### TASK DIRECTIONS
Find "Spreekuur Knie" in the data below; transcribe the line it appears on and each line after it, exactly, to the end, and nothing else.

=== Begin Enclosure ===

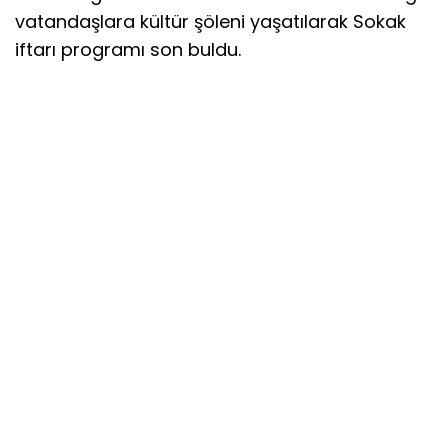
vatandaşlara kültür şöleni yaşatılarak Sokak
iftarı programı son buldu.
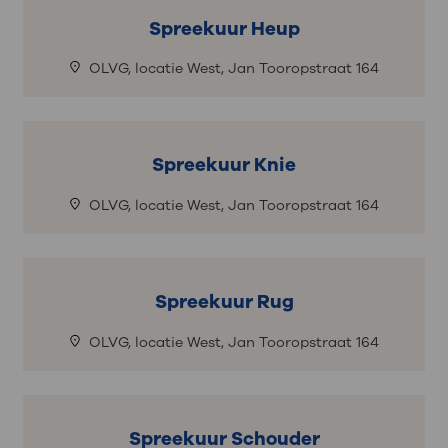
Spreekuur Heup
OLVG, locatie West, Jan Tooropstraat 164
Spreekuur Knie
OLVG, locatie West, Jan Tooropstraat 164
Spreekuur Rug
OLVG, locatie West, Jan Tooropstraat 164
Spreekuur Schouder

=== End Enclosure ===

### THE COMPLETED TASK
Spreekuur Knie
OLVG, locatie West, Jan Tooropstraat 164
Spreekuur Rug
OLVG, locatie West, Jan Tooropstraat 164
Spreekuur Schouder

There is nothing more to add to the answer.